■ REQUIREMENT: Please copy each line of the records below that holds the word "Amperage".

——————————

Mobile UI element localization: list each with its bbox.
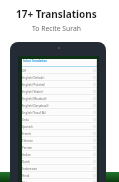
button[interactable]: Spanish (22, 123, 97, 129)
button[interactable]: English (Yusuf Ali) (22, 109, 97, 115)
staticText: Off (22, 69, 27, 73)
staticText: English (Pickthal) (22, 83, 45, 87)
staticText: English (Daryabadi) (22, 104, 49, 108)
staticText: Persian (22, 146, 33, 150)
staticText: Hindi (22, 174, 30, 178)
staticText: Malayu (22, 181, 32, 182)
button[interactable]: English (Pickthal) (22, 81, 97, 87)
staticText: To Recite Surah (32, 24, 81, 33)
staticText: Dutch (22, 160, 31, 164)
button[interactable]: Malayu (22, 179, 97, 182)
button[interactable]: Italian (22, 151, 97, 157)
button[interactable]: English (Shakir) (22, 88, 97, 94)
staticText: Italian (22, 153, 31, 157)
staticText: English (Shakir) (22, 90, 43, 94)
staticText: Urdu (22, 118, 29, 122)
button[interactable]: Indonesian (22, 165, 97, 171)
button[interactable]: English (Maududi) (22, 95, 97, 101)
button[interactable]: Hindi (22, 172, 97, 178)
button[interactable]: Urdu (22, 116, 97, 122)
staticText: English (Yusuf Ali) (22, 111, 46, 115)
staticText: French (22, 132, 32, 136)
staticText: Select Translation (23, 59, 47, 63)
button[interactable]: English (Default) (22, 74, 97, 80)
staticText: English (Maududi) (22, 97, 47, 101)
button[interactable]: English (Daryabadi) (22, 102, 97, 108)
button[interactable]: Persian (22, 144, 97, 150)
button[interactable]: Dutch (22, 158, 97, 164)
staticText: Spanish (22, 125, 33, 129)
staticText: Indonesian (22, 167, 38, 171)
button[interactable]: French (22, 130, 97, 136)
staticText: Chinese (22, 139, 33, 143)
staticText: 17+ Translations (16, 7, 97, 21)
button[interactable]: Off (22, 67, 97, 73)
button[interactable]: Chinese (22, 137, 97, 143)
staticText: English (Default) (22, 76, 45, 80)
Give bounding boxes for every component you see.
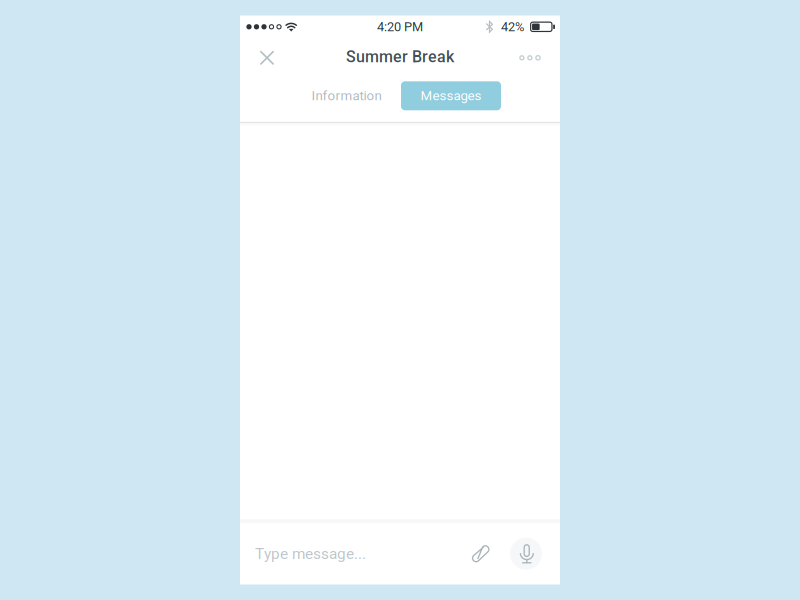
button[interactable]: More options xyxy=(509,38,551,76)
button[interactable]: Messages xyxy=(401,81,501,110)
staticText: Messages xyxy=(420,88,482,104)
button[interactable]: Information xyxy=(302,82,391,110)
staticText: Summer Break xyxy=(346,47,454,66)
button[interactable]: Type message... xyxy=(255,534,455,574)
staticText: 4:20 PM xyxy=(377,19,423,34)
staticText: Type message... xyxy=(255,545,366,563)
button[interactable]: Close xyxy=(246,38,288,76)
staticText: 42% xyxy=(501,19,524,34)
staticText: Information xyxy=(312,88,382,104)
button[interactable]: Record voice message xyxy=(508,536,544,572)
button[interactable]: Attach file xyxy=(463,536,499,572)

——————————

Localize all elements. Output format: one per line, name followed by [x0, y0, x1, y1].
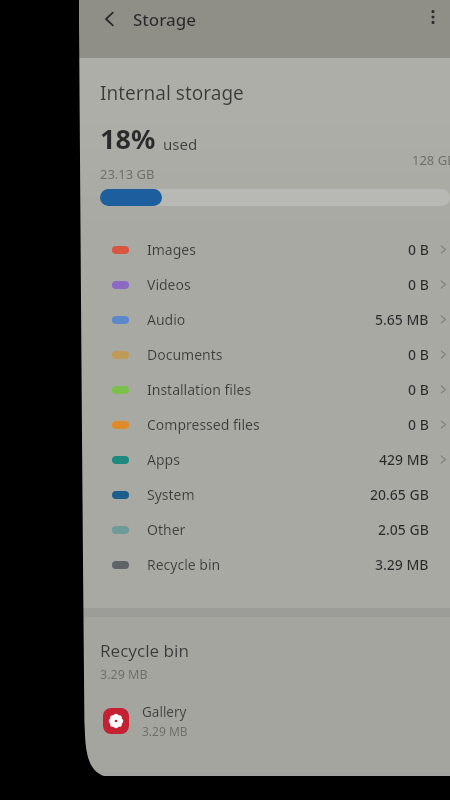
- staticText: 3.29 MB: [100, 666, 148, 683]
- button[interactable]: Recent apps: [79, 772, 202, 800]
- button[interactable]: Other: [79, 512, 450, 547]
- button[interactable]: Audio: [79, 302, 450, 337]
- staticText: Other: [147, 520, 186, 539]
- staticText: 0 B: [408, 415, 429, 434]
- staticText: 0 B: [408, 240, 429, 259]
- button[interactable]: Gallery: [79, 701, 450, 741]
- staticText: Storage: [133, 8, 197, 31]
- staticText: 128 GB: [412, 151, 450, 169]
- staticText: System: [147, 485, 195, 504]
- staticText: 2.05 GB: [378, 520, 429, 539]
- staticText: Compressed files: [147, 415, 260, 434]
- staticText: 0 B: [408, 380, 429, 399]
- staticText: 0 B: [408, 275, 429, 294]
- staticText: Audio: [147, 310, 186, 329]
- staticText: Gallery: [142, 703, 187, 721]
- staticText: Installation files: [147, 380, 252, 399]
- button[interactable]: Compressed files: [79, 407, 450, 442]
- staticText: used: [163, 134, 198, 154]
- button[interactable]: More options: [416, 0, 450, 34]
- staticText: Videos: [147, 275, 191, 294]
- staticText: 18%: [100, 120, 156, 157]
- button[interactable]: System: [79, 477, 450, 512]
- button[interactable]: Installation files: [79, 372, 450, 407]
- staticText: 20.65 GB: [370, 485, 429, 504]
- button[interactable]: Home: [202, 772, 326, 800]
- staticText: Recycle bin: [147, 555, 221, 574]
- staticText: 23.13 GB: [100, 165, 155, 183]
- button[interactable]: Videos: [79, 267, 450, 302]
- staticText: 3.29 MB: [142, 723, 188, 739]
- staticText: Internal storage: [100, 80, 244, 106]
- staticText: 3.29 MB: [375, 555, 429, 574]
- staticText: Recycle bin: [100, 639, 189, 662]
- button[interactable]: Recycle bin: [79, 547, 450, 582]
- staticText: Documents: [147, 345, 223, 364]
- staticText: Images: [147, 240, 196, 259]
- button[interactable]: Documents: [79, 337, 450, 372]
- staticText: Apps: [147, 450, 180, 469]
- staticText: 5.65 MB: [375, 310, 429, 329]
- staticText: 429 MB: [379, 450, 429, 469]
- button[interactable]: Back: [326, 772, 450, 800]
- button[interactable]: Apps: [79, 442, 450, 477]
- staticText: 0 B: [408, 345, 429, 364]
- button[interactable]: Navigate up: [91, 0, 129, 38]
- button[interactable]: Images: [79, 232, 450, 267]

——————————

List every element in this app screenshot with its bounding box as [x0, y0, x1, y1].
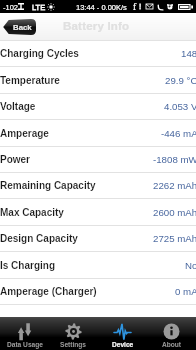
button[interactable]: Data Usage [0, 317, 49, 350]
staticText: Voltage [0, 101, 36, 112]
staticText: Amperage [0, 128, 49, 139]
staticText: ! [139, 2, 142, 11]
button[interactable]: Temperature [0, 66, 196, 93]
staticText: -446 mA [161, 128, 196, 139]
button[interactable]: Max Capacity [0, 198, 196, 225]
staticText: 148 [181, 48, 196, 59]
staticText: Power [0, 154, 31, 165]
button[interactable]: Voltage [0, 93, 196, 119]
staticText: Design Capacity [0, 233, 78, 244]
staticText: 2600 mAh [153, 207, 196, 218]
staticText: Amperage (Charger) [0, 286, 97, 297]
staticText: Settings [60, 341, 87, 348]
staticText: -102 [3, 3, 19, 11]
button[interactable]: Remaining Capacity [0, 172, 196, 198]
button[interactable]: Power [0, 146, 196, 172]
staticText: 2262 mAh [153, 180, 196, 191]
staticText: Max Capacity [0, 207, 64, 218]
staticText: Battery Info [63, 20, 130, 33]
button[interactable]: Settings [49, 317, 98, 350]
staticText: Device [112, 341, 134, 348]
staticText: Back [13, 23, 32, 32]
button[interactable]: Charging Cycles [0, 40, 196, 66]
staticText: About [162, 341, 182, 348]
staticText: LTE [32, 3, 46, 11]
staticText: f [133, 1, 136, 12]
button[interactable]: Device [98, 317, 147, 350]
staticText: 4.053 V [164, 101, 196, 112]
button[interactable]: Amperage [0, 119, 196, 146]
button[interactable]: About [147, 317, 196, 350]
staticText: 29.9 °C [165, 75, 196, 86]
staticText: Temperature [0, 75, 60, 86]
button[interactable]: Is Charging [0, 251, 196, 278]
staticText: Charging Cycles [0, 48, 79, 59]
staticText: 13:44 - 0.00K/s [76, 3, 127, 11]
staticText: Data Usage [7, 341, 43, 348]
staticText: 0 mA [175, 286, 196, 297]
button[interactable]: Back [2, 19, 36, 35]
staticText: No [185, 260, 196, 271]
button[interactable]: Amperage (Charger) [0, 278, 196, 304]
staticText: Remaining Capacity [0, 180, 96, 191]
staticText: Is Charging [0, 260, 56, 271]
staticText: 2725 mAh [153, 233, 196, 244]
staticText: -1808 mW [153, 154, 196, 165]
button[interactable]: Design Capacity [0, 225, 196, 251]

——————————

■ TASK OUTPUT:
staticText: Amperage [0, 128, 49, 139]
staticText: Amperage (Charger) [0, 286, 97, 297]
button[interactable]: Amperage [0, 119, 196, 146]
button[interactable]: Amperage (Charger) [0, 278, 196, 304]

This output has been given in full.